I periti dei pubblici ministeri hanno infatti “riscontrato che, in difformità dell'originario progetto meccanico, il produttore Engie Eps non utilizzava rondelle dentate antislittamento, più in grado di resistere all'allentamento delle viti favorito dalle vibrazioni usuali sul corpo captatore dalla marcia del treno”, pertanto “il progressivo allentamento determinava il corto circuito delle schede elettroniche, che a sua volta provocava l'azione della frenatura di emergenza quale autoprotezione”. Un altro difetto è stato rimediato introducendo un terminale a forchetta per evitare movimenti dei cavi dovuti alle accelerazioni. Ma vi è stata anche una terza categoria di frenatura indebite, causate questa volta da errori umani e non da guasti tecnici. In questo frangente “Atm è intervenuta con un potenziamento dei programmi di aggiornamento periodico delle competenze dei conducenti dei treni”.

L'unico caso senza spiegazione

Il 9 marzo del 2019 sulla linea 1 rossa a Cadorna vi era stata una sola frenata indebita che al momento non ha ancora trovato una spiegazione, né nei guasti del sistema di segnalamento, né nell'errore umano. Secondo i periti l’unica spiegazione potrebbe essere stata “una serie di disturbi elettromagnetici che potrebbero aver interferito con la regolare strumentazione del treno”. Ma sono ipotesi e non certezze.

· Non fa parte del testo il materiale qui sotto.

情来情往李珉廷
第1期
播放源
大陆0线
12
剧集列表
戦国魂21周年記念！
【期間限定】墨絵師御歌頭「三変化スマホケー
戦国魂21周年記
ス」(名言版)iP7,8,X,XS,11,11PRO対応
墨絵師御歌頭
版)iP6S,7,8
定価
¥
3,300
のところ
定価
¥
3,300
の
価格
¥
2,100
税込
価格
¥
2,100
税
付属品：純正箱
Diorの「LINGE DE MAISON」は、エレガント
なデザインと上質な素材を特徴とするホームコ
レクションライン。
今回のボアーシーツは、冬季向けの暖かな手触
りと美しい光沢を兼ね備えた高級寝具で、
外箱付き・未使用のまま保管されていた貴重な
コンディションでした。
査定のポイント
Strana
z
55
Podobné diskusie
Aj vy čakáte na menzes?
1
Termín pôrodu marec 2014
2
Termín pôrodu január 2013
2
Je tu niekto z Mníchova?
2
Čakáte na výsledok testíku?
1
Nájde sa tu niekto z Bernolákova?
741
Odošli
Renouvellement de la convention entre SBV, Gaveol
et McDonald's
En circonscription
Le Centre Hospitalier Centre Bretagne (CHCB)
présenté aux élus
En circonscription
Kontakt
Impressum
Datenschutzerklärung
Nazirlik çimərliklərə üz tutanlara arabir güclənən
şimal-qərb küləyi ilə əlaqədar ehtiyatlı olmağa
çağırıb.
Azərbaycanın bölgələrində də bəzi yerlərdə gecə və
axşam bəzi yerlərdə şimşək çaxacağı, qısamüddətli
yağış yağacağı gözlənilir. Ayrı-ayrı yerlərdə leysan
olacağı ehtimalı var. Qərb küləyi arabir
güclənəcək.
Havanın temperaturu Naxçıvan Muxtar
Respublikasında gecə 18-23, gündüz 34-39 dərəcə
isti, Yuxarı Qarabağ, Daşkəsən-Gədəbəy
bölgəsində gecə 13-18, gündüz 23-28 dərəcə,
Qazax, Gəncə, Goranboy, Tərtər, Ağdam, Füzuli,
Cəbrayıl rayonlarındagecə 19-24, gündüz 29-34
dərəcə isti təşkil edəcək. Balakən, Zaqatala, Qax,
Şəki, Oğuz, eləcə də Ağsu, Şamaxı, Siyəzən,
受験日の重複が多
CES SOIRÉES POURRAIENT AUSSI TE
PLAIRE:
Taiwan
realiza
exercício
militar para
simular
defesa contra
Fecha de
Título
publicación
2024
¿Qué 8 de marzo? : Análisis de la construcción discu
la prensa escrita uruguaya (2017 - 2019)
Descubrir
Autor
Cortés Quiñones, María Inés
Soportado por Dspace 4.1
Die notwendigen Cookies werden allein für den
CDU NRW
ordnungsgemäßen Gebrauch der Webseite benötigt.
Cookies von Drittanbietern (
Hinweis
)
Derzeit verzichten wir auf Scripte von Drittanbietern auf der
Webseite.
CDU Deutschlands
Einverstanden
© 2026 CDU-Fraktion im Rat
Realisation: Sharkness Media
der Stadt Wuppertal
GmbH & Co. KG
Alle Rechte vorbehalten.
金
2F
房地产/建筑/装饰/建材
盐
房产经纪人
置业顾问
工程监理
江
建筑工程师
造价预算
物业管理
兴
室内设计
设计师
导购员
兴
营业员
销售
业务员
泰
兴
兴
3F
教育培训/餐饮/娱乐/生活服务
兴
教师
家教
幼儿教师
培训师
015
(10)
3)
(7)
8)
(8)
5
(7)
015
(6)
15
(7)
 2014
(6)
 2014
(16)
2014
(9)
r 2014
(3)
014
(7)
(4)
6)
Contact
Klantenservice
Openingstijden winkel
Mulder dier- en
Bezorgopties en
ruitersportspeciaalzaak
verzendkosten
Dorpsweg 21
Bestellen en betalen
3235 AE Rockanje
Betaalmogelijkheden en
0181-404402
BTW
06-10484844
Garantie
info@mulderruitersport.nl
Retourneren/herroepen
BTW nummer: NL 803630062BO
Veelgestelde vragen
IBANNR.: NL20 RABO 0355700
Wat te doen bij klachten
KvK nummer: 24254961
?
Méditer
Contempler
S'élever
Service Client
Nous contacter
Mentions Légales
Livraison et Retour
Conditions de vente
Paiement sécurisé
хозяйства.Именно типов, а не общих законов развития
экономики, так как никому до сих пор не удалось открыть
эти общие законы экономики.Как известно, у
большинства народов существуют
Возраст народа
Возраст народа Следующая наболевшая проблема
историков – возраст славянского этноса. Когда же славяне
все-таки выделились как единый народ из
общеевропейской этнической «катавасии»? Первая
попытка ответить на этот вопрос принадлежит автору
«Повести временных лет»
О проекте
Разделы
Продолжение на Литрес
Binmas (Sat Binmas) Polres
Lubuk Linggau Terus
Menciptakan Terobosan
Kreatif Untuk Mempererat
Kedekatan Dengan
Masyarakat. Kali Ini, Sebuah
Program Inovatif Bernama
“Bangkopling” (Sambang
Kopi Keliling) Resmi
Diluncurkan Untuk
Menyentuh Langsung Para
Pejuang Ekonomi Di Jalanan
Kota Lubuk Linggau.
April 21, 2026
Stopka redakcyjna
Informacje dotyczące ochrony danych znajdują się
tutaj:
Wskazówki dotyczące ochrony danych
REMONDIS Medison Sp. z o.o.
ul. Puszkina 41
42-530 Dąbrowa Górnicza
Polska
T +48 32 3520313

La pm Maura Ripamonti ha quindi osservato che “nessuna delle frenature indebite, né per numero né per gravità di feriti, può essere qualificata come disastro ferroviario nei termini di legge”, questo perché nella

maggior parte dei casi si sono verificate delle “lievi lesioni di natura contusiva”, e solo tre passeggeri hanno riportato “lesioni gravi come fratture ma senza mai comunque pericolo di vita”.